How to Protect Against Dry Skin
These are a few tips I regularly recommend to patients who want to combat dry skin. They almost always fully prevent dry skin as long they’re practiced consistently and made a part of a daily full body skincare routine:
- Use a humidifier in the winter. Set it to around 60%, a level that should be sufficient to replenish the top layer of the skin.
- Limit yourself to one 5- to 10-minute bath or shower daily. If you bathe more than that, you may strip away much of the skins protective, oily layer and cause it to lose moisture. As a parent, I stopped giving my children baths the minute they were able to stand for this reason. Our children are prone to eczema and atopic dermatitis and this proved to be a real life solution which we share with our neighbors, patients, and friends with children with molluscum contagiosum or moderate eczema.
- Use lukewarm rather than hot water, which can also wash away natural oils.
- Minimize your use of soaps; if necessary, choose moisturizing preparations such as Dove, Olay, and Basis, or consider soap-free cleansers like Cetaphil or Cerave. Steer clear of deodorant soaps, perfumed soaps, and alcohol products, which can strip away natural oils.
- To avoid damaging the skin, stay away from bath sponges, scrub brushes, and washcloths. If you don’t want to give them up entirely, be sure to use a light touch to avoid mechanical breakdown of the skin barrier. For the same reason, pat or blot (don’t rub) the skin when toweling dry or air dry instead.
- Apply moisturizer immediately after bathing or washing your hands. This helps plug the spaces between your skin cells and seal in moisture while your skin is still damp.
- To reduce the greasy feel of petroleum jelly and thick creams, rub a small amount into your hands and then rub it over the affected areas until neither your hands nor the affected areas feel greasy.
- Never, ever scratch. Most of the time, a moisturizer can control the itch. You can also use a cold pack or compress to relieve itchy spots.
- Use fragrance-free laundry detergents and avoid fabric softeners. In severe cases, a second rinse cycle is helpful for those who are severely reactive to detergent ingredients.
- Avoid wearing wool and other fabrics that can irritate the skin.
- Drink 8 to 10 glasses of water a day.
- Keep in mind that drinking more water, eating healthier foods, or taking vitamins will normally not cure dry skin unless a form of moisturizer is added. These factors effect the more chronic hydration status of your skin which is reflective of your internal health and result in dehydrated skin as opposed to dry skin which is more of an acute status.
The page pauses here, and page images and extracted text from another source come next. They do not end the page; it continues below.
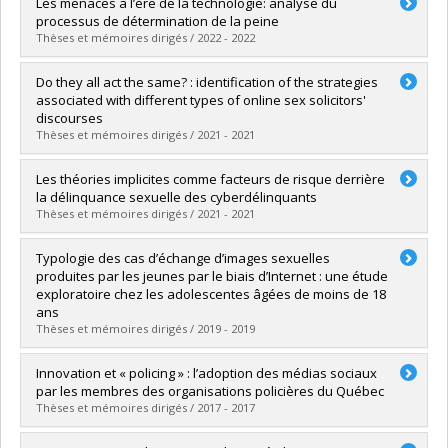
Graduate :
Bélanger, Philippe Léopold
Les menaces à l’ère de la technologie: analyse du
Cycle :
Master's
processus de détermination de la peine
Grade :
M. Sc.
Thèses et mémoires dirigés / 2022 - 2022
Lien vers le document dans Papyrus
Graduate :
Gagné, Stéphanie
Do they all act the same? : identification of the strategies
Cycle :
Master's
associated with different types of online sex solicitors'
Grade :
M. Sc.
discourses
Lien vers le document dans Papyrus
Thèses et mémoires dirigés / 2021 - 2021
Graduate :
Desjardins, Vicky
Les théories implicites comme facteurs de risque derrière
Cycle :
Master's
la délinquance sexuelle des cyberdélinquants
Grade :
M. Sc.
Thèses et mémoires dirigés / 2021 - 2021
Lien vers le document dans Papyrus
Graduate :
Dumouchel, Rosalie
Typologie des cas d’échange d’images sexuelles
Cycle :
Master's
produites par les jeunes par le biais d’Internet : une étude
Grade :
M. Sc.
exploratoire chez les adolescentes âgées de moins de 18
Lien vers le document dans Papyrus
ans
Thèses et mémoires dirigés / 2019 - 2019
Graduate :
Molina Martinez, Gabriella
Innovation et « policing » : l’adoption des médias sociaux
Cycle :
Master's
par les membres des organisations policières du Québec
Grade :
M. Sc.
Thèses et mémoires dirigés / 2017 - 2017
Lien vers le document dans Papyrus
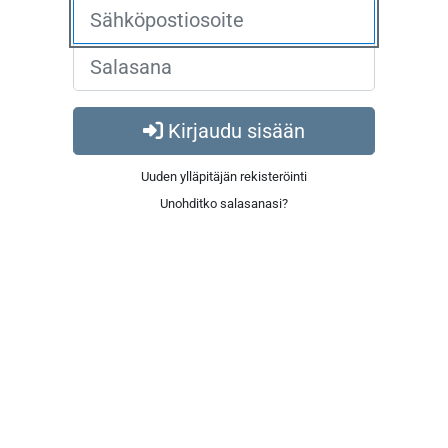
Kirjaudu sisään
Uuden ylläpitäjän rekisteröinti
Unohditko salasanasi?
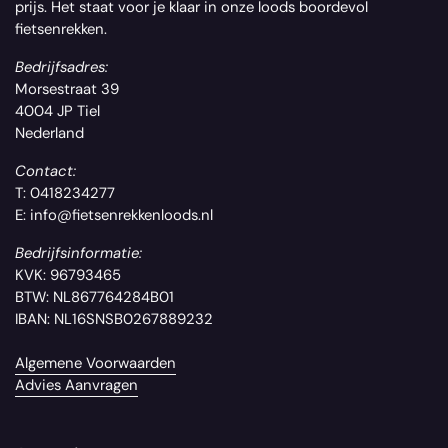
prijs. Het staat voor je klaar in onze loods boordevol
fietsenrekken.
Bedrijfsadres:
Morsestraat 39
4004 JP Tiel
Nederland
Contact:
T: 0418234277
E: info@fietsenrekkenloods.nl
Bedrijfsinformatie:
KVK: 96793465
BTW: NL867764284B01
IBAN: NL16SNSB0267889232
Algemene Voorwaarden
Advies Aanvragen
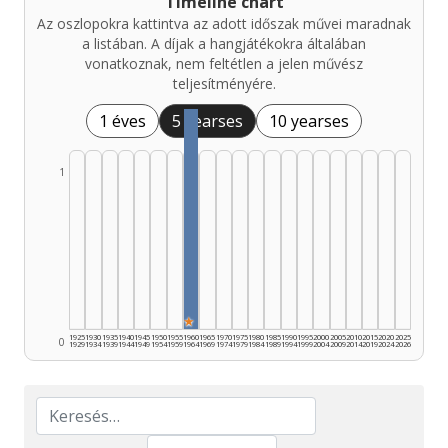
Timeline chart
Az oszlopokra kattintva az adott időszak művei maradnak
a listában. A díjak a hangjátékokra általában
vonatkoznak, nem feltétlen a jelen művész
teljesítményére.
1 éves
5 yearses
10 yearses
1
★
1925
1930
1935
1940
1945
1950
1955
1960
1965
1970
1975
1980
1985
1990
1995
2000
2005
2010
2015
2020
2025
0
1929
1934
1939
1944
1949
1954
1959
1964
1969
1974
1979
1984
1989
1994
1999
2004
2009
2014
2019
2024
2026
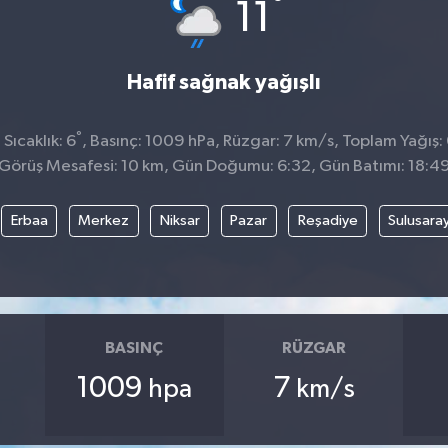
°
11
Hafif sağnak yağışlı
°
Sıcaklık: 6
, Basınç: 1009 hPa, Rüzgar: 7 km/s, Toplam Yağış: 
Görüş Mesafesi: 10 km, Gün Doğumu: 6:32, Gün Batımı: 18:4
Erbaa
Merkez
Niksar
Pazar
Reşadiye
Sulusara
BASINÇ
RÜZGAR
1009
7
hpa
km/s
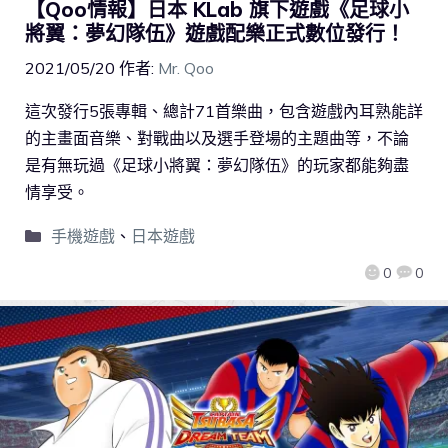
【Qoo情報】日本 KLab 旗下遊戲《足球小
將翼：夢幻隊伍》遊戲配樂正式數位發行！
2021/05/20
作者:
Mr. Qoo
這次發行5張專輯、總計71首樂曲，包含遊戲內耳熟能詳
的主畫面音樂、對戰曲以及選手登場的主題曲等，不論
是有無玩過《足球小將翼：夢幻隊伍》的玩家都能夠盡
情享受。
手機遊戲
、
日本遊戲
0
0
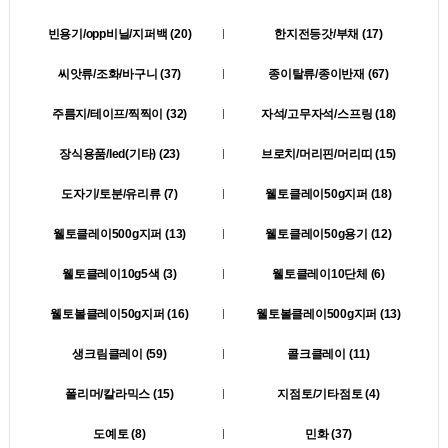
빈용기/opp비닐/지퍼백 (20)
한지전등갓/부채 (17)
씨앗류/조화/바구니 (37)
종이탈류/종이반재 (67)
주름지/테이프/찍찍이 (32)
자석/고무자석/스프링 (18)
장식용품/led(기타) (23)
브로치/머리핀/머리띠 (15)
도자기/토분/유리류 (7)
웰토클레이50g지퍼 (18)
웰토클레이500g지퍼 (13)
웰토클레이50g용기 (12)
웰토클레이10g5색 (3)
웰토클레이10단체 (6)
웰토볼클레이50g지퍼 (16)
웰토볼클레이500g지퍼 (13)
생크림클레이 (59)
콜크클레이 (11)
폴리머/칼라믹스 (15)
지점토/기타점토 (4)
도예토 (8)
민화 (37)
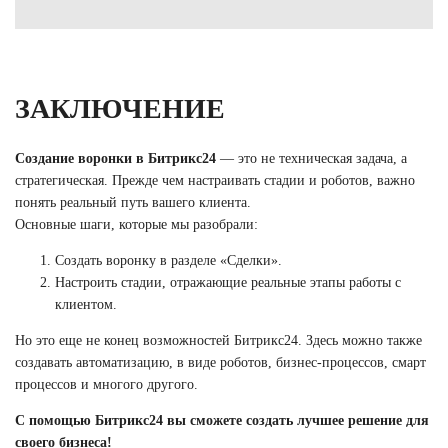
ЗАКЛЮЧЕНИЕ
Создание воронки в Битрикс24
— это не техническая задача, а
стратегическая. Прежде чем настраивать стадии и роботов, важно
понять реальный путь вашего клиента.
Основные шаги, которые мы разобрали:
Создать воронку в разделе «Сделки».
Настроить стадии, отражающие реальные этапы работы с
клиентом.
Но это еще не конец возможностей Битрикс24. Здесь можно также
создавать автоматизацию, в виде роботов, бизнес-процессов, смарт
процессов и многого другого.
С помощью Битрикс24 вы сможете создать лучшее решение для
своего бизнеса!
There are plenty of non-prescriptive preventative and interventional treatments you can adopt for healthy, glowing skin. It’s my goal to share these tips and tricks so that you can be comfortable in your skin. When these measures don’t work, don’t hesitate to call your local dermatologist who can help you understand the cause of your skin condition and customize an individual solution to treat your dry skin.